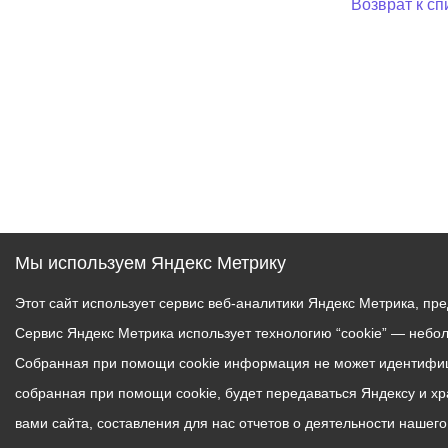
Возврат к сп
Мы используем Яндекс Метрику
Этот сайт использует сервис веб-аналитики Яндекс Метрика, пр
Сервис Яндекс Метрика использует технологию “cookie” — небо
Собранная при помощи cookie информация не может идентифици
собранная при помощи cookie, будет передаваться Яндексу и х
вами сайта, составления для нас отчетов о деятельности нашег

About this exercise:
Please write out the lines that run from the one with "собранная при помощи cookie, будет" to the end of the records, both included, exactly as they appear.

Task solution:
собранная при помощи cookie, будет передаваться Яндексу и х
вами сайта, составления для нас отчетов о деятельности нашег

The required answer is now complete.